Özdemirs pragmatischer Kurs bringt die Grünen in Baden-Württemberg an die Spitze
Mahmut UllmannKönnen die Grünen noch Wahlen gewinnen? - Özdemirs pragmatischer Kurs bringt die Grünen in Baden-Württemberg an die Spitze
Politik und Sport dominieren diese Woche die Schlagzeilen, während sich Deutschland auf eine entscheidende Landtagswahl vorbereitet. Cem Özdemir, Spitzenkandidat der Grünen in Baden-Württemberg, liegt in Umfragen weit vorn – mit einem pragmatischen Kurs, der von der traditionellen Parteilinie abweicht. Gleichzeitig startet die Bundeswehr eine große NATO-Übung, und der Bundestag stimmt über wichtige Vorlagen zur Krankenhausreform und zum Schutz kritischer Infrastrukturen ab.

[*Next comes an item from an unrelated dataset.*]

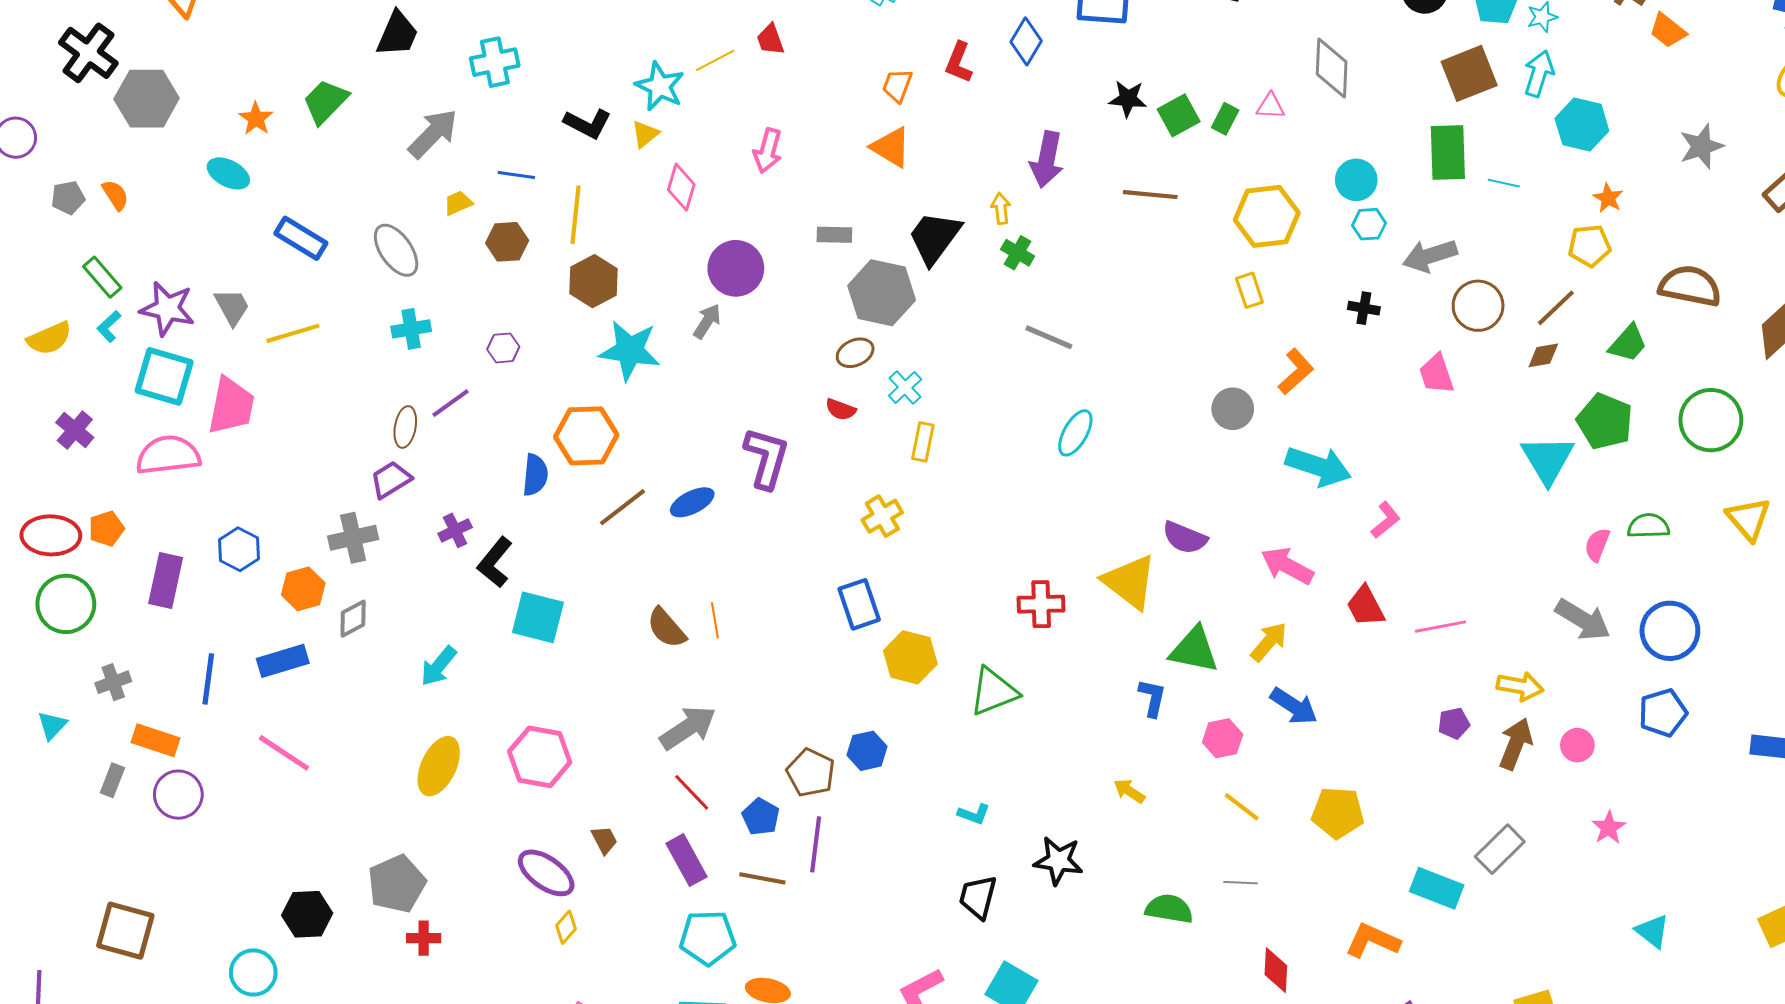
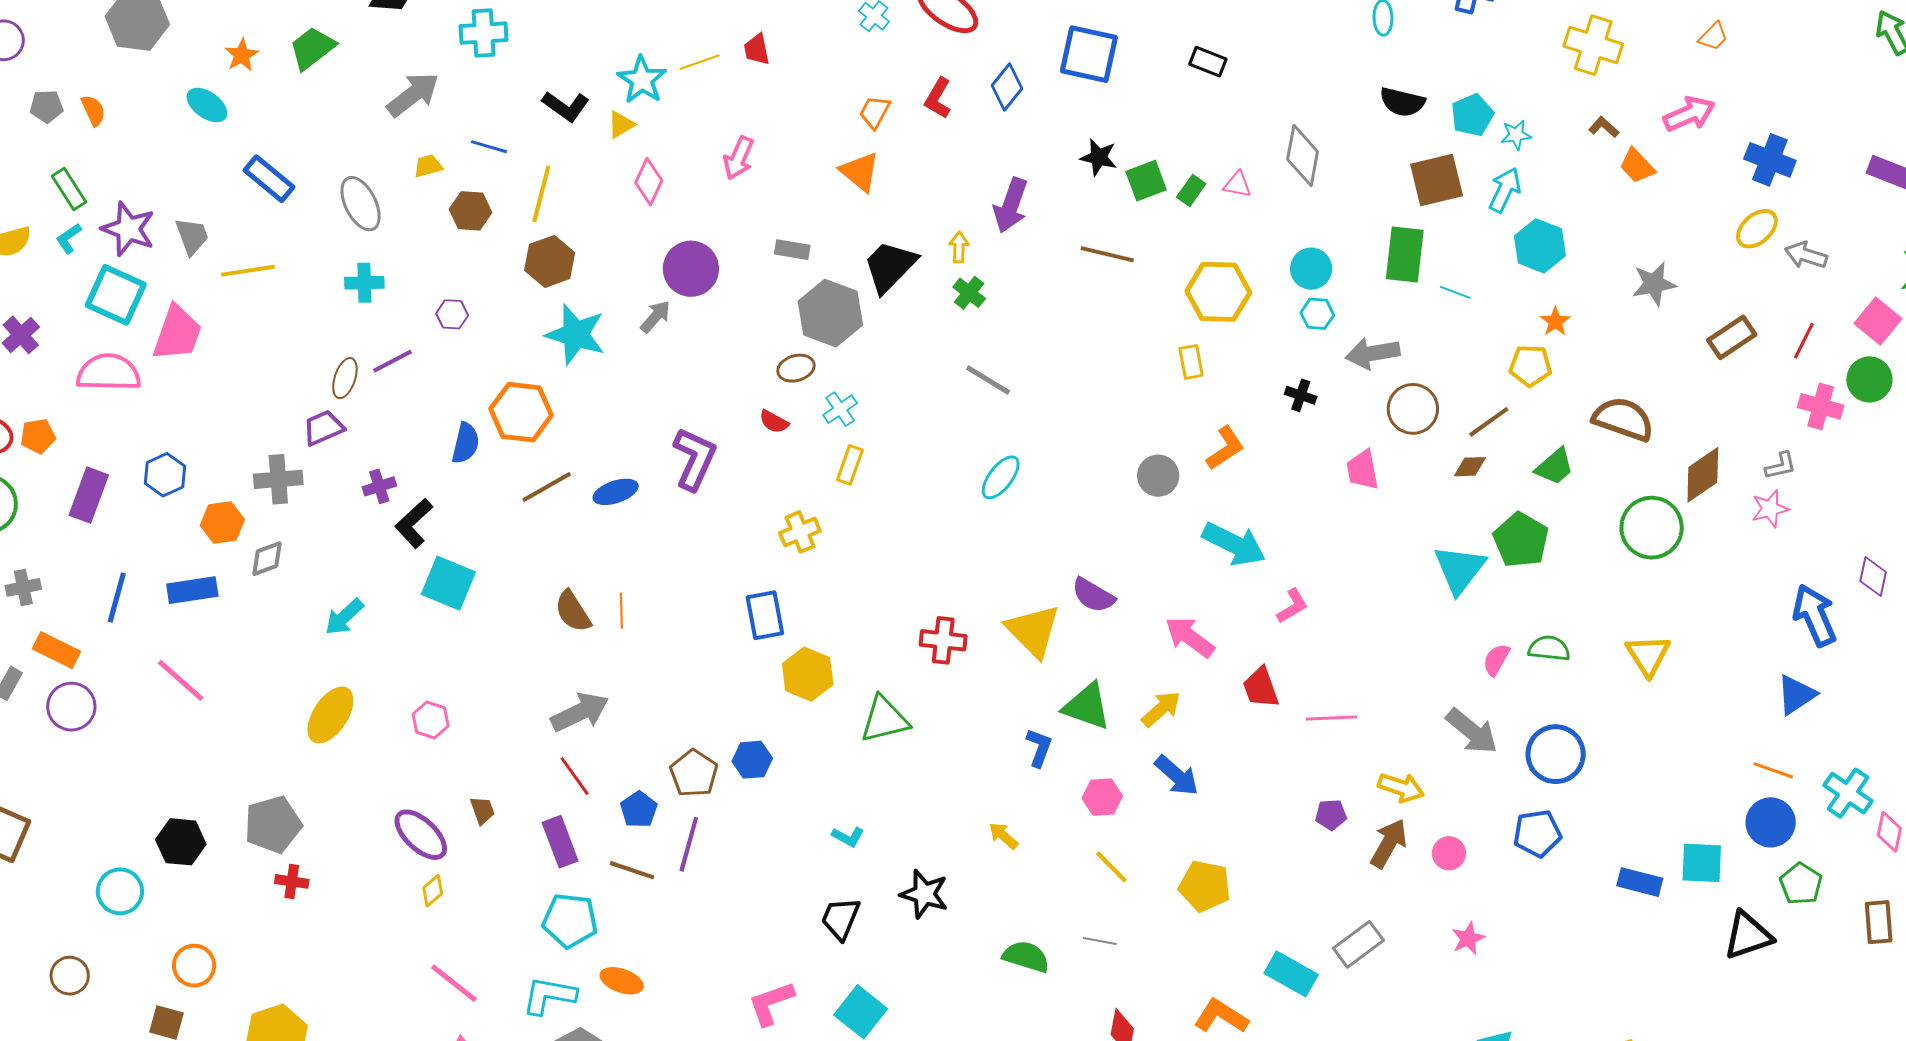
green circle: (1711, 420) -> (1652, 528), moved
pink hexagon: (540, 757) -> (431, 720), size x0.6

Auf der anderen Seite des Atlantiks setzt der ehemalige US-Präsident Trump weiter auf einseitige militärische Schritte und nimmt nun Kuba ins Visier. Auch aus der Tech-Welt gibt es Neues: WhatsApp führt eine umstrittene Funktion ein, die Statusupdates standardmäßig mit Fremden teilt.
Bei der anstehenden Landtagswahl in Baden-Württemberg setzt Cem Özdemir für die Grünen auf eine ungewöhnliche Strategie. Anders als in früheren Kampagnen verzichtet er auf starke ideologische Botschaften und wirbt stattdessen gezielt um CDU-Wähler. Sein Ansatz positioniert die Grünen als 'Schwesterpartei' statt als rein programmatische Kraft. Umfragen sehen ihn bei 47 Prozent – ein Wert, der auf breite Zustimmung hindeutet, wäre er direkt zum Ministerpräsidenten zu wählen.

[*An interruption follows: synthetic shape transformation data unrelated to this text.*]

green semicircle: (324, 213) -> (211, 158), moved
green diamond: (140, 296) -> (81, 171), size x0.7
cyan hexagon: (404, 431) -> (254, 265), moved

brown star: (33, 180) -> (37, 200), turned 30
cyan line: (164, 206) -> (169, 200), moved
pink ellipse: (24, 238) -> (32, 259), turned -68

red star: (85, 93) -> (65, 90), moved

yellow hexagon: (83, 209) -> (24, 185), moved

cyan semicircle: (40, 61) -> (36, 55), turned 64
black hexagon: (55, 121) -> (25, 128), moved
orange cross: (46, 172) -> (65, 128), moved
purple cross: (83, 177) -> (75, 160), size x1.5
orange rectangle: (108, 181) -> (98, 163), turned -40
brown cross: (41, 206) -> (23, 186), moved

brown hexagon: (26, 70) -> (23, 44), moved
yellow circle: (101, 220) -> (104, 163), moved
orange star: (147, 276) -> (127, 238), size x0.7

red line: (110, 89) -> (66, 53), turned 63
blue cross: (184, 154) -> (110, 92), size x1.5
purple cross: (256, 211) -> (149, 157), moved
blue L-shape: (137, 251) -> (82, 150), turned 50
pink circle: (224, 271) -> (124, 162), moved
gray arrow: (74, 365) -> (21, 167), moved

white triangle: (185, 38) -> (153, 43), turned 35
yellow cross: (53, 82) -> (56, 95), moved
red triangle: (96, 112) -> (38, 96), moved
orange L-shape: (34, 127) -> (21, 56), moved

Özdemirs volksnaher, unkomplizierter Stil bricht mit dem klassischen Image der Grünen. Ein Wahlsieg könnte jedoch interne Spannungen auslösen, da nicht alle Parteimitglieder seine weniger dogmatische Haltung teilen. Sein Fokus auf lösungsorientierte Bündnisse und sozialen Zusammenhalt markiert einen Bruch mit früheren Grünen-Kampagnen in der Region.
Auf militärischer Ebene führt die Bundeswehr derzeit eine großangelegte NATO-Übung durch. Das Manöver simuliert die Evakuierung verletzter Soldaten aus dem östlichen Bündnisgebiet – ein Zeichen für die anhaltenden Sicherheitsbedenken in Europa.

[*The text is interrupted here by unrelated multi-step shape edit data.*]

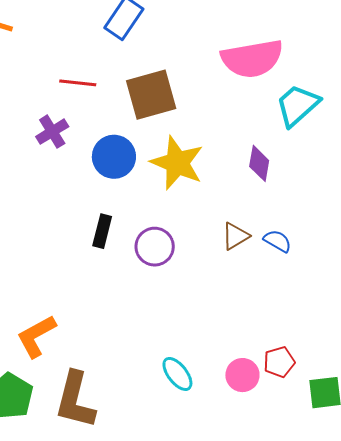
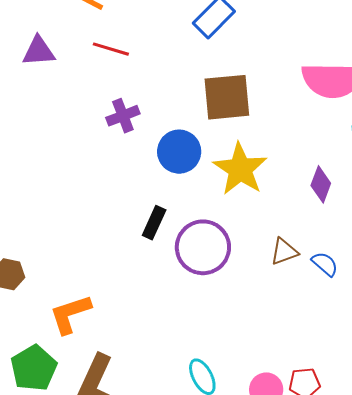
red line: (78, 83) -> (111, 49), moved
purple circle: (155, 247) -> (203, 247), size x1.4

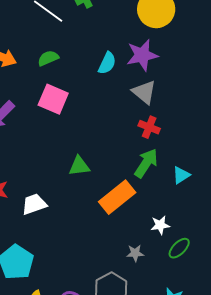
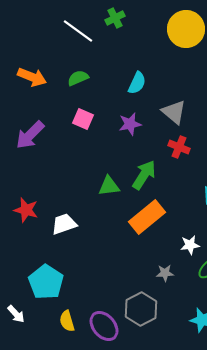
purple star: (142, 55) -> (130, 124), moved, size x0.7
pink square: (53, 99) -> (83, 119), size x0.7
green arrow: (146, 163) -> (144, 175), moved

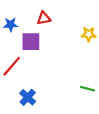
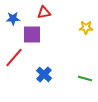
blue cross: (28, 97) -> (44, 74), moved

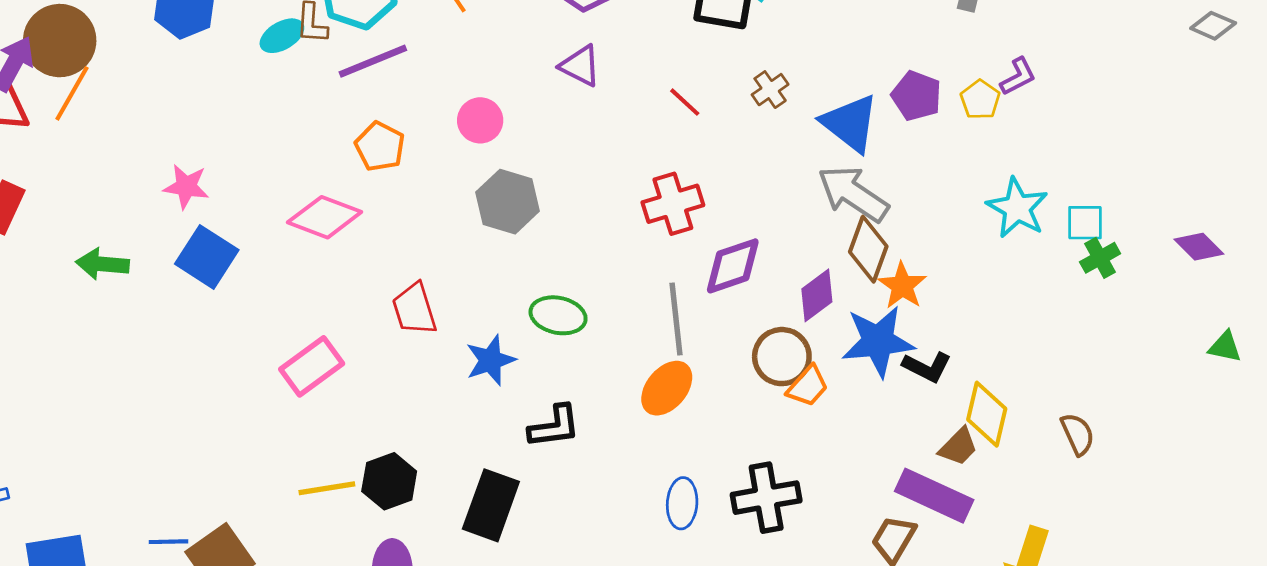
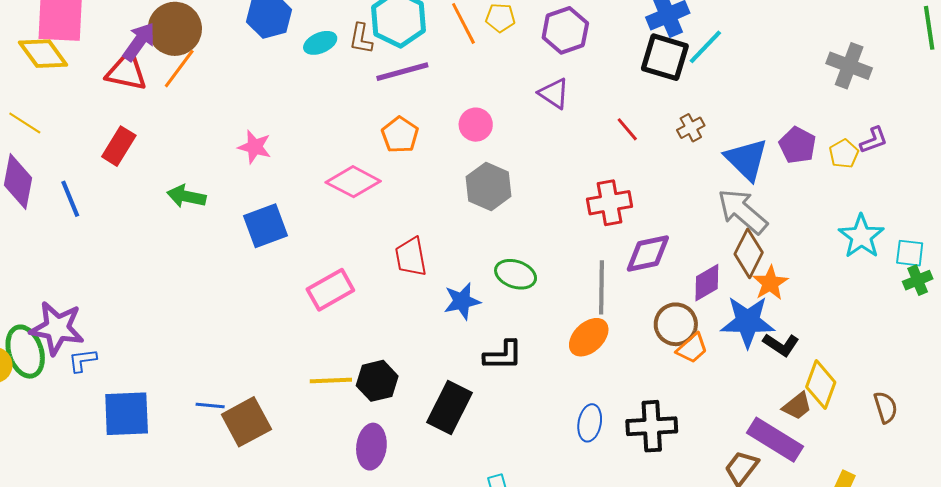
cyan ellipse: (282, 36) -> (320, 43), moved
blue square: (207, 257) -> (265, 226), moved, turned 30

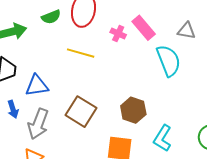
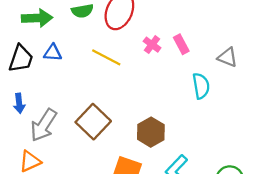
pink rectangle: (144, 28) -> (181, 44), size x0.7
cyan semicircle: (169, 61) -> (201, 86), size x0.7
blue triangle: (37, 86) -> (53, 53), moved, size x0.7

In den USA sorgt Trumps Außenpolitik weiterhin für Kontroversen. Nun rückt er Kuba als mögliches Ziel militärischer Maßnahmen in den Fokus und setzt damit seine Reihe einseitiger Entscheidungen fort. Republikaner im Kongress zeigen bisher wenig Widerstand. Zuvor hatte er die ehemalige Heimatschutzministerin Kristi Noem nach umstrittenen Äußerungen über Opfer von ICE-Beamten entlassen.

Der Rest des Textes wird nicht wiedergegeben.